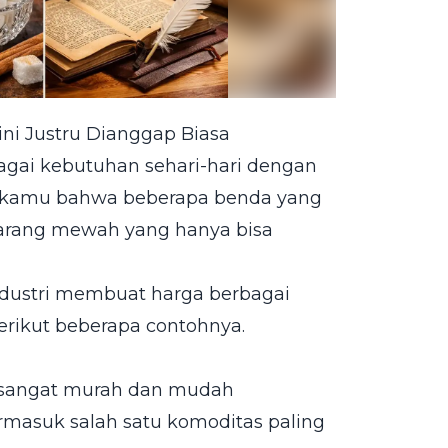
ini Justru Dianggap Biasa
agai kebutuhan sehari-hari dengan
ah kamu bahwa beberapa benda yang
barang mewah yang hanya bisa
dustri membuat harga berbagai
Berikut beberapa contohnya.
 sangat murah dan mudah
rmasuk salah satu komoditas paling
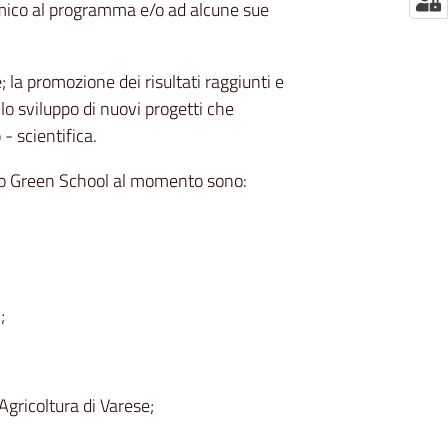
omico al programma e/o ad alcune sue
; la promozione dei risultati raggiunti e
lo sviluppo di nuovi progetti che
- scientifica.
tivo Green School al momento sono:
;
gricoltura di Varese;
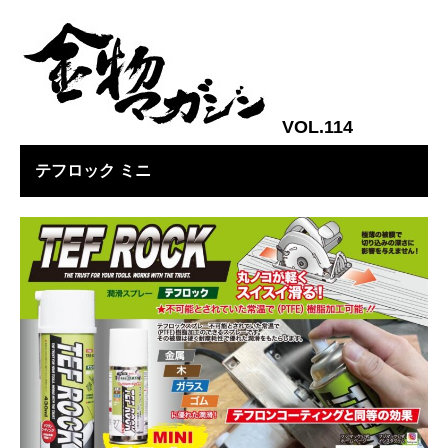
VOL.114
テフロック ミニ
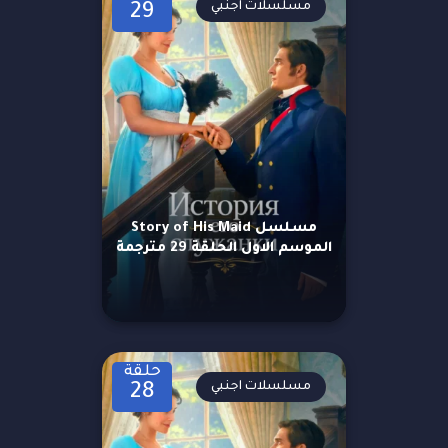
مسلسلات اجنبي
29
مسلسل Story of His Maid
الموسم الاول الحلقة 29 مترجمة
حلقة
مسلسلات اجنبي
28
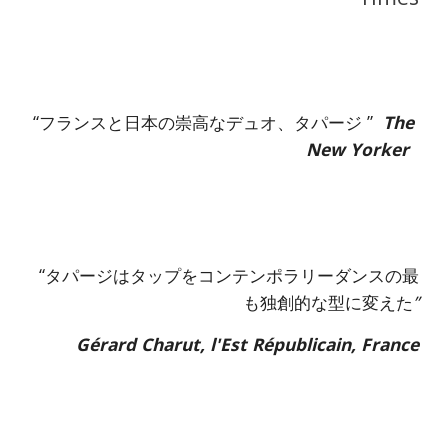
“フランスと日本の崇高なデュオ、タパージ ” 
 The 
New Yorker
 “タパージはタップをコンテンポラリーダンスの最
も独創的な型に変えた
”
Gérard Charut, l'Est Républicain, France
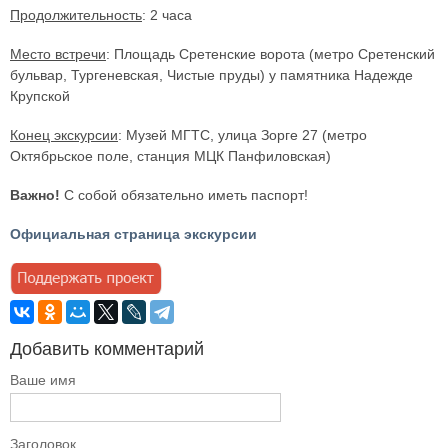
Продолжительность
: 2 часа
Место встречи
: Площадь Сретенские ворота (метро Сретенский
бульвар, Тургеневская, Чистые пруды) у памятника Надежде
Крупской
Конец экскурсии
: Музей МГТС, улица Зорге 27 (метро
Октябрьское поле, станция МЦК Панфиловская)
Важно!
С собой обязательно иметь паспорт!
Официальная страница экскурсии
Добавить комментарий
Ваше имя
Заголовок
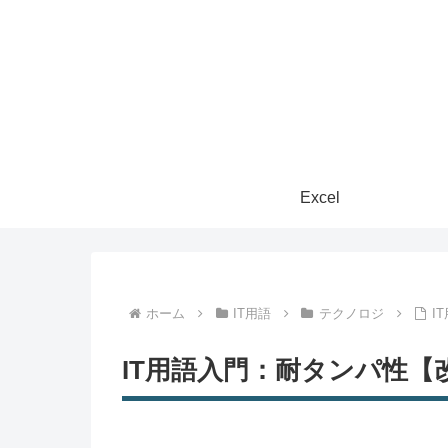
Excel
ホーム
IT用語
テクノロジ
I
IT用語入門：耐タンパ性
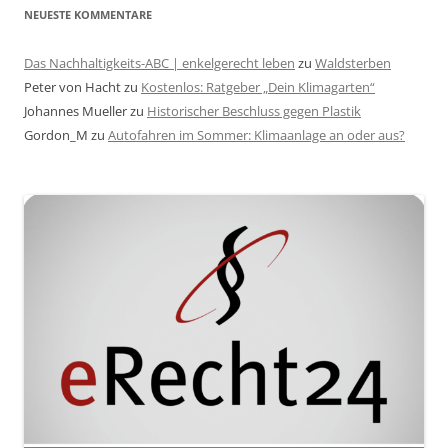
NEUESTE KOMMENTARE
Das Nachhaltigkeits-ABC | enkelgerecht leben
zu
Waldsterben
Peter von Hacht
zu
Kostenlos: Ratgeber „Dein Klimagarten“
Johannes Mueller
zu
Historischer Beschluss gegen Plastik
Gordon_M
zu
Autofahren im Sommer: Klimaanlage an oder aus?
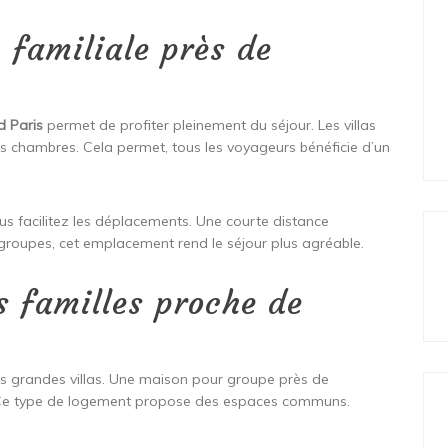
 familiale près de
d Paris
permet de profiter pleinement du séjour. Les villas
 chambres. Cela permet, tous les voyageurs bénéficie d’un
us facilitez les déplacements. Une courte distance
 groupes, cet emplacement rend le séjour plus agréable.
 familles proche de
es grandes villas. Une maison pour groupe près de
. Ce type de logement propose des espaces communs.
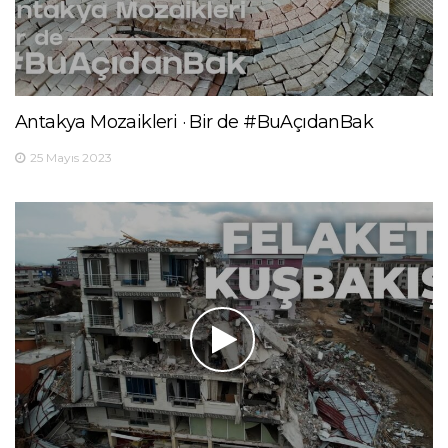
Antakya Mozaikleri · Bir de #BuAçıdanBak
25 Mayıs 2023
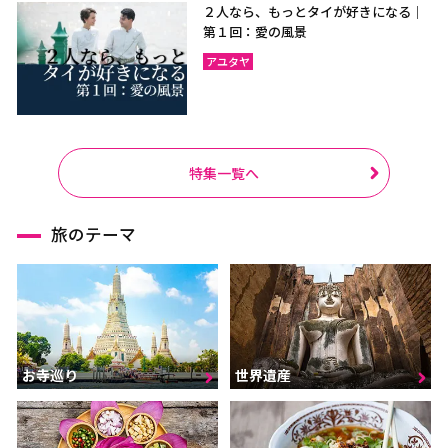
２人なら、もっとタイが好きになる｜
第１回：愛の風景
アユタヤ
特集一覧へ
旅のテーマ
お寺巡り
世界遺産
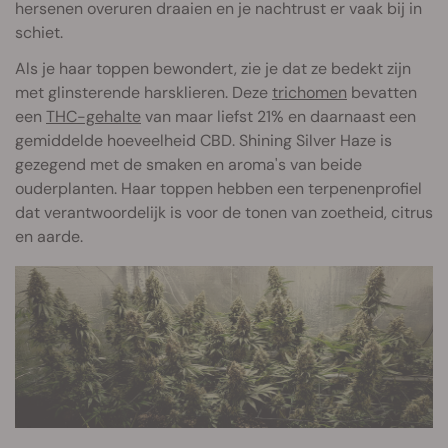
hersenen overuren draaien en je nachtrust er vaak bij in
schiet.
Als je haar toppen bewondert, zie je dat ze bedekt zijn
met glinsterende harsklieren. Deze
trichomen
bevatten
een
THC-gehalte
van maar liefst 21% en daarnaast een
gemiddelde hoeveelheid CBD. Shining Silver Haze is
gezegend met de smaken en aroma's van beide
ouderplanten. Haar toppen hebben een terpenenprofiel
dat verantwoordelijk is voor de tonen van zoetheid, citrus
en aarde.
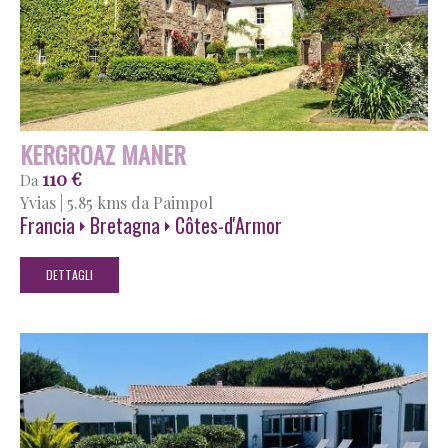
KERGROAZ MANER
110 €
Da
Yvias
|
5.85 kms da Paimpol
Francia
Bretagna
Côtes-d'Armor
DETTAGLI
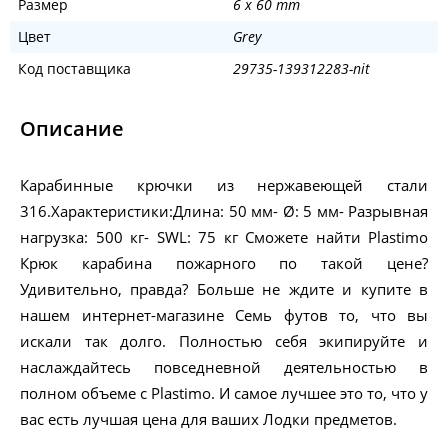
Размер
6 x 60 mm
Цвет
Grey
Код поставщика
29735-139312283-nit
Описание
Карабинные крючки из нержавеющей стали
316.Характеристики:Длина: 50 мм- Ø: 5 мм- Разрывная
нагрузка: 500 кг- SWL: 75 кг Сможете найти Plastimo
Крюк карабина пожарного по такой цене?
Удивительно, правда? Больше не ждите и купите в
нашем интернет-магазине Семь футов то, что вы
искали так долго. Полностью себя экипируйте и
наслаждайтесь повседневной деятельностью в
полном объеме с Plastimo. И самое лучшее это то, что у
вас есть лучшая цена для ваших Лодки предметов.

§ **Problem statement**
Please copy the records above word for word, leaving out every picture.

§ **Result of this task**
ini Justru Dianggap Biasa
agai kebutuhan sehari-hari dengan
ah kamu bahwa beberapa benda yang
barang mewah yang hanya bisa
dustri membuat harga berbagai
Berikut beberapa contohnya.
 sangat murah dan mudah
rmasuk salah satu komoditas paling
omico al programma e/o ad alcune sue
; la promozione dei risultati raggiunti e
lo sviluppo di nuovi progetti che
- scientifica.
tivo Green School al momento sono:
;
gricoltura di Varese;
VOL.114
テフロック ミニ
مسلسلات اجنبي
29
مسلسل Story of His Maid
الموسم الاول الحلقة 29 مترجمة
حلقة
مسلسلات اجنبي
28
“フランスと日本の崇高なデュオ、タパージ ” 
 The 
New Yorker
 “タパージはタップをコンテンポラリーダンスの最
も独創的な型に変えた
”
Gérard Charut, l'Est Républicain, France
Продолжительность
: 2 часа
Место встречи
: Площадь Сретенские ворота (метро Сретенский
бульвар, Тургеневская, Чистые пруды) у памятника Надежде
Крупской
Конец экскурсии
: Музей МГТС, улица Зорге 27 (метро
Октябрьское поле, станция МЦК Панфиловская)
Важно!
С собой обязательно иметь паспорт!
Официальная страница экскурсии
Добавить комментарий
Ваше имя
Заголовок
Excel
ホーム
IT用語
テクノロジ
I
IT用語入門：耐タンパ性
NEUESTE KOMMENTARE
Das Nachhaltigkeits-ABC | enkelgerecht leben
zu
Waldsterben
Peter von Hacht
zu
Kostenlos: Ratgeber „Dein Klimagarten“
Johannes Mueller
zu
Historischer Beschluss gegen Plastik
Gordon_M
zu
Autofahren im Sommer: Klimaanlage an oder aus?
 familiale près de
d Paris
permet de profiter pleinement du séjour. Les villas
 chambres. Cela permet, tous les voyageurs bénéficie d’un
us facilitez les déplacements. Une courte distance
 groupes, cet emplacement rend le séjour plus agréable.
 familles proche de
es grandes villas. Une maison pour groupe près de
. Ce type de logement propose des espaces communs.
Antakya Mozaikleri · Bir de #BuAçıdanBak
25 Mayıs 2023
２人なら、もっとタイが好きになる｜
第１回：愛の風景
アユタヤ
特集一覧へ
旅のテーマ
お寺巡り
世界遺産
hersenen overuren draaien en je nachtrust er vaak bij in
schiet.
Als je haar toppen bewondert, zie je dat ze bedekt zijn
met glinsterende harsklieren. Deze
trichomen
bevatten
een
THC-gehalte
van maar liefst 21% en daarnaast een
gemiddelde hoeveelheid CBD. Shining Silver Haze is
gezegend met de smaken en aroma's van beide
ouderplanten. Haar toppen hebben een terpenenprofiel
dat verantwoordelijk is voor de tonen van zoetheid, citrus
en aarde.
KERGROAZ MANER
110 €
Da
Yvias
|
5.85 kms da Paimpol
Francia
Bretagna
Côtes-d'Armor
DETTAGLI
Размер
6 x 60 mm
Цвет
Grey
Код поставщика
29735-139312283-nit
Описание
Карабинные крючки из нержавеющей стали
316.Характеристики:Длина: 50 мм- Ø: 5 мм- Разрывная
нагрузка: 500 кг- SWL: 75 кг Сможете найти Plastimo
Крюк карабина пожарного по такой цене?
Удивительно, правда? Больше не ждите и купите в
нашем интернет-магазине Семь футов то, что вы
искали так долго. Полностью себя экипируйте и
наслаждайтесь повседневной деятельностью в
полном объеме с Plastimo. И самое лучшее это то, что у
вас есть лучшая цена для ваших Лодки предметов.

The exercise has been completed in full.